Confrontés à cette évolution sensible des collectivités locales, élus et personnels territoriaux ont été, sont ou seront amenés à modifier leur pratique et leur conceptualisation du milieu local. Les transformations ont, au demeurant, été particulièrement rapides. En septembre 1985, lors du colloque que nous avions organisé au Sénat, nous nous demandions si une commune pouvait ou devait être gérée comme une entreprise (cf. RFFP, n° 13-1986). Six ans après, les institutions financières ne se posent plus, quant à elles, cette question et considèrent d'emblée les collectivités territoriales comme des entreprises. La même année 1985, dans le cadre d'un colloque consacré aux solidarités locales, l'on s'interrogeait déjà sur la direction systémique prise par le secteur local et ses conséquences (cf. Solidarités locales, LGDJ, 1986).

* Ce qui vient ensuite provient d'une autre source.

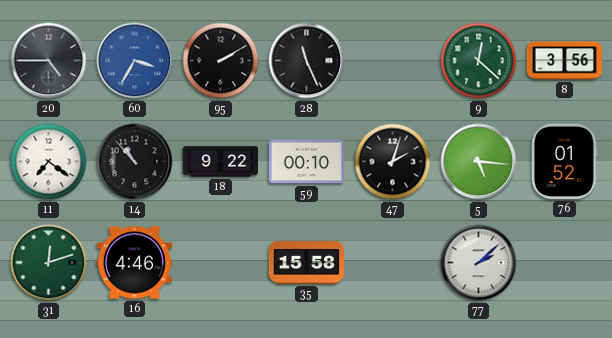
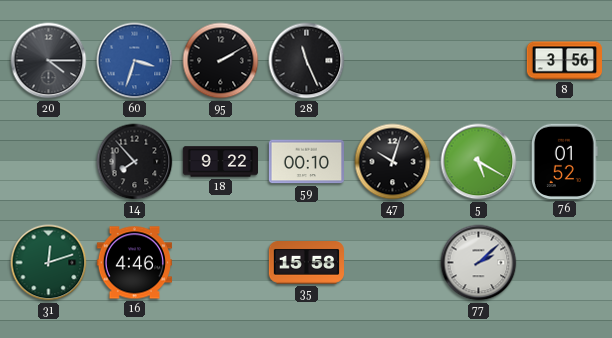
20: 4:45 -> 4:15
60: 3:35 -> 3:33
9: 12:22 -> none
11: 7:21 -> none
14: 10:53 -> 7:53
47: 2:03 -> 10:03
5: 5:16 -> 5:20
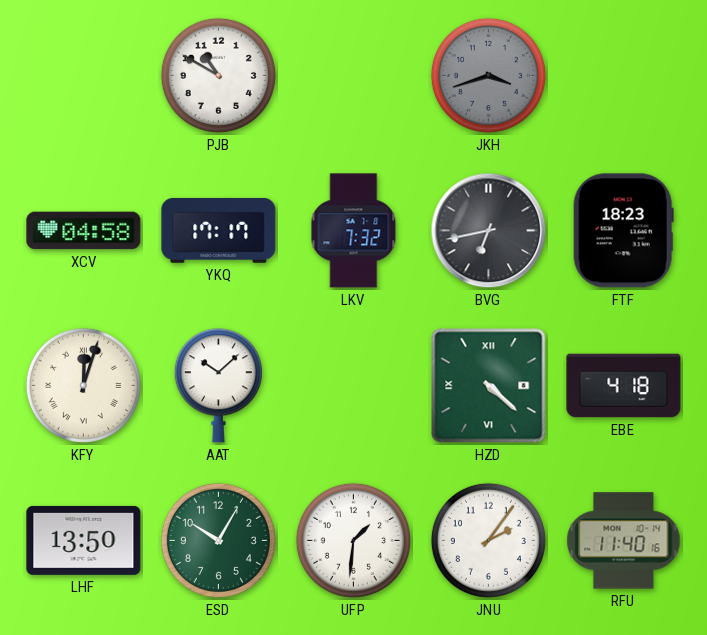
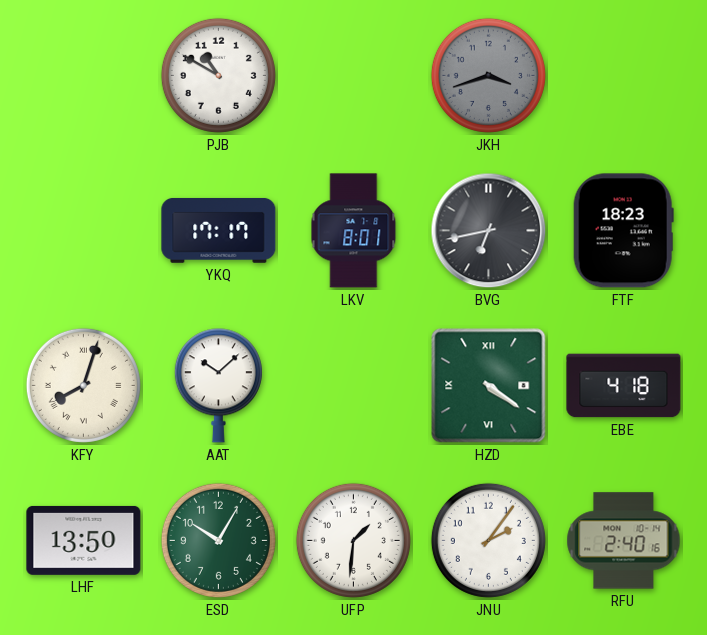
XCV: 04:58 -> none
LKV: 7:32 -> 8:01
KFY: 12:03 -> 8:03
HZD: 4:22 -> 4:21
RFU: 11:40 -> 2:40
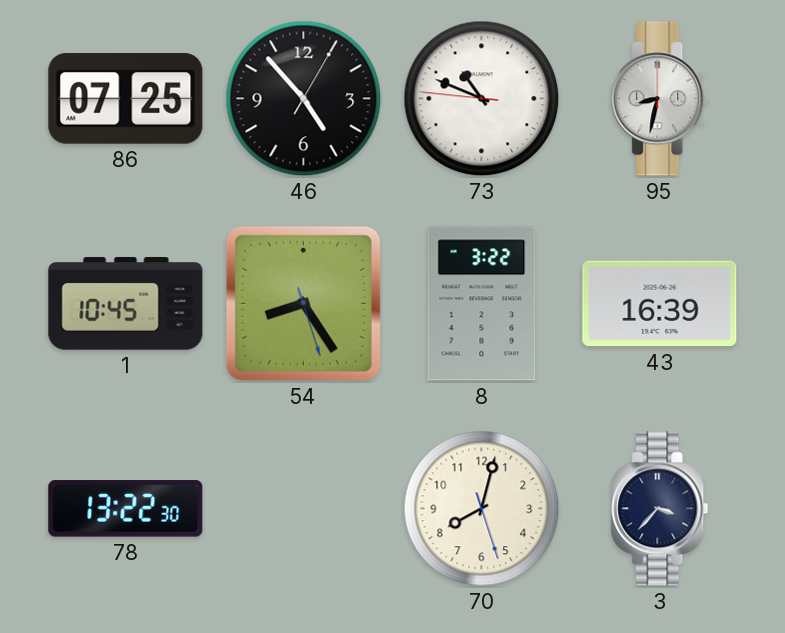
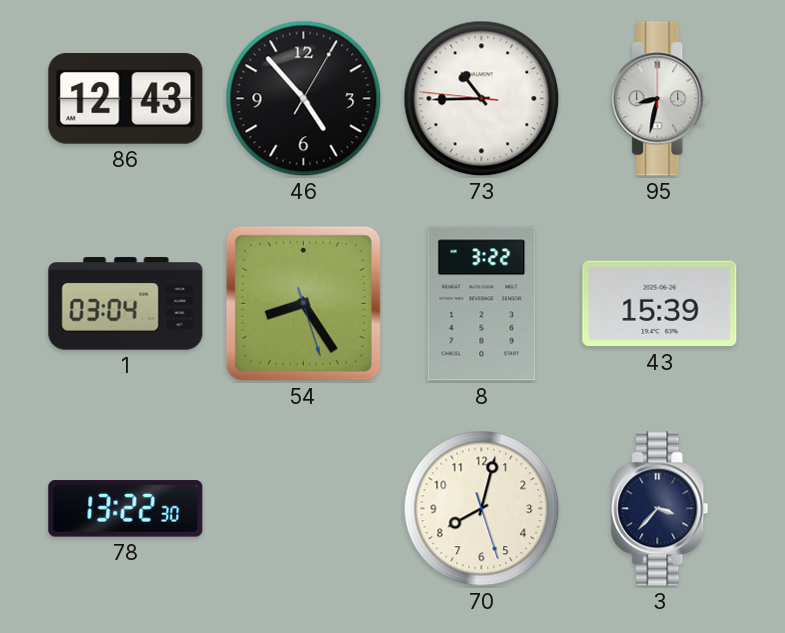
86: 07:25 -> 12:43
73: 10:48 -> 10:44
1: 10:45 -> 03:04
43: 16:39 -> 15:39
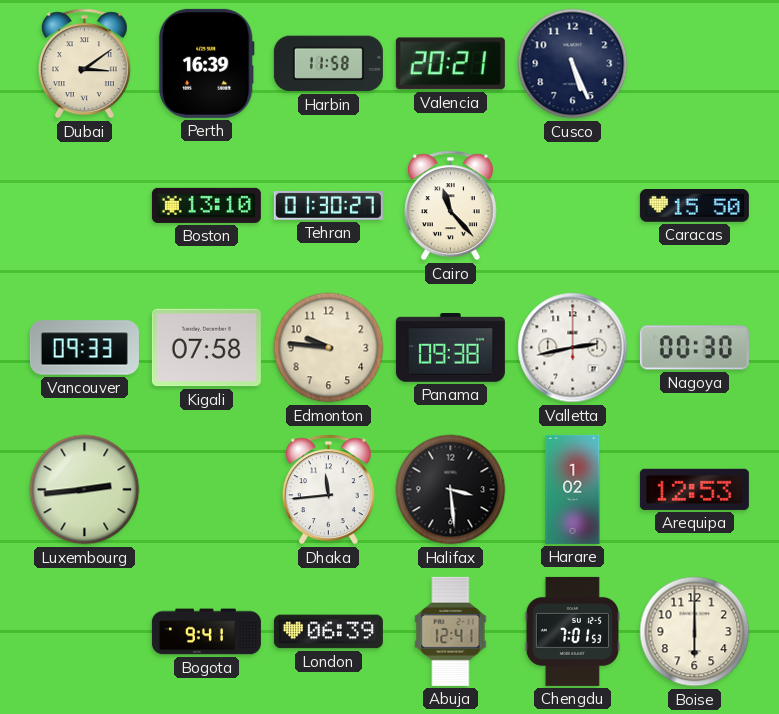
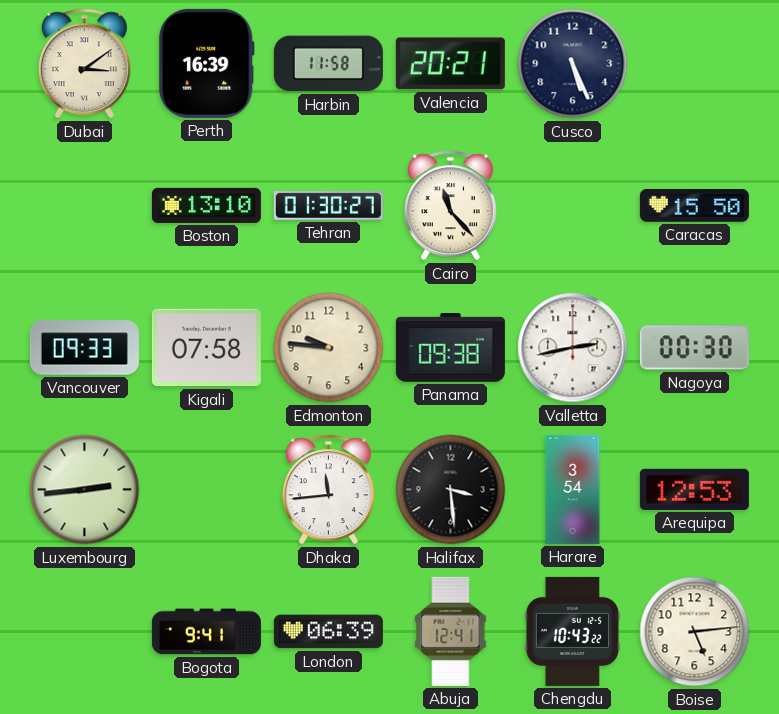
Harare: 1:02 -> 3:54
Chengdu: 7:01 -> 10:43
Boise: 6:00 -> 5:14
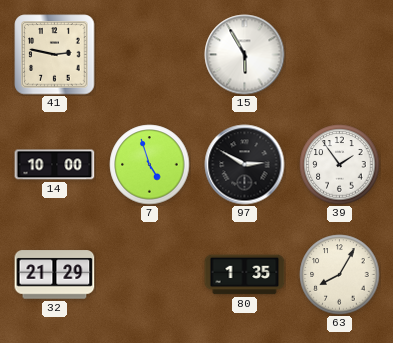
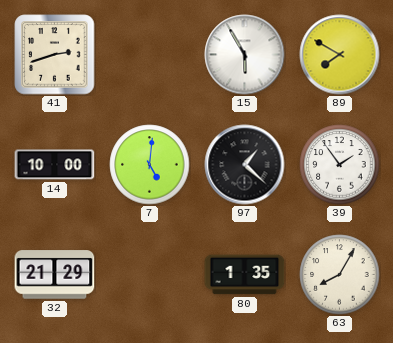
41: 2:47 -> 2:42
89: none -> 7:50
7: 4:57 -> 5:01
97: 2:50 -> 1:22
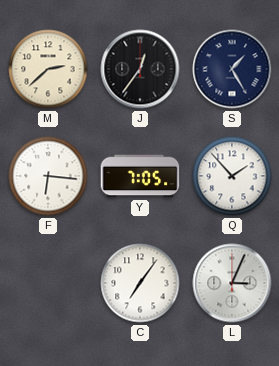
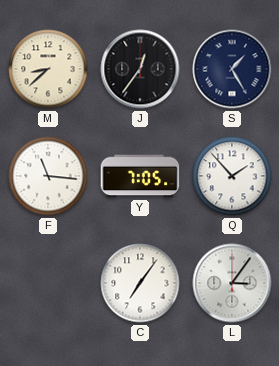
M: 2:38 -> 8:38
F: 6:16 -> 11:16
L: 3:04 -> 3:06
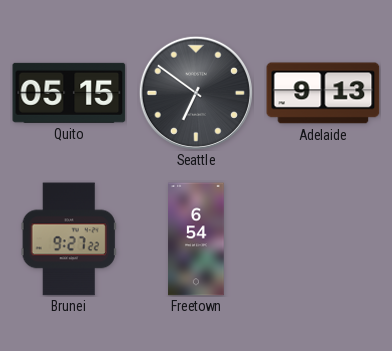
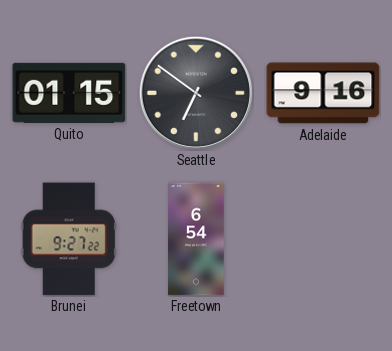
Quito: 05:15 -> 01:15
Adelaide: 9:13 -> 9:16
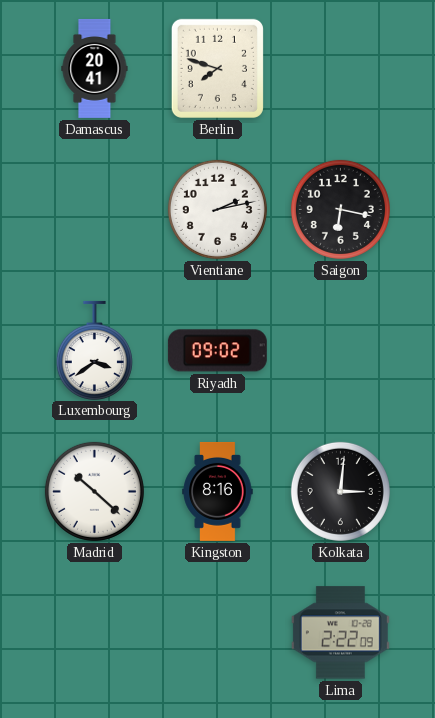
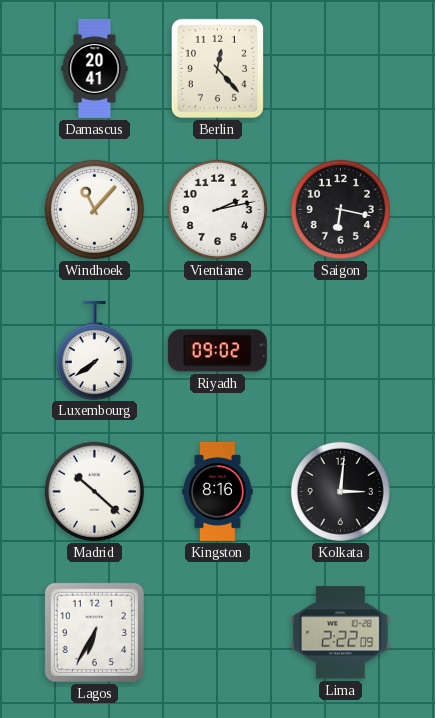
Berlin: 7:48 -> 12:23
Windhoek: none -> 11:07
Luxembourg: 3:39 -> 7:39
Lagos: none -> 6:35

Mais, s'il est toujours nécessaire de savoir identifier le changement, il importe aussi de proposer les moyens de le gérer et de l'orienter. C'est précisément l'objectif du présent numéro de la Revue. On nous permettra néanmoins d'observer qu'un nouveau champ de réflexion se précise, d'ores et déjà, relatif celui-ci à la transparence du système local. Cette question, d'ordre politique et non plus de seule gestion, concerne les moyens de contrôle de fonds publics circulant au travers de réseaux parfois hypercomplexes. Aussi est-on fondé à penser que les modalités de ce contrôle doivent correspondre à la logique du système auquel elles ont à s'adapter, sachant que la substitution du contrôle a posteriori au contrôle a priori, participe déjà de cette adaptation.
En d'autres termes, contrôle de gestion et contrôles administratifs, politiques, juridictionnels, devraient dans l'avenir s'articuler au travers de la notion de contrôle systémique.
Ce processus de complexification du secteur local, s'il devait se confirmer, et cela semble être le cas, nous rapproche et nous éloigne de la recherche d'un optimum dimensionnel de gestion. Il suppose en effet de faire fonctionner ensemble, synergétiquement, des entités qui, a priori, poursuivent des stratégies différentes, et qui sont parfois empreintes de logiques, de cultures, très diverses. Mais n'est-ce pas là le défi essentiel qu'il s'agit aujourd'hui de relever, tant d'ailleurs au plan local que national, voire même international.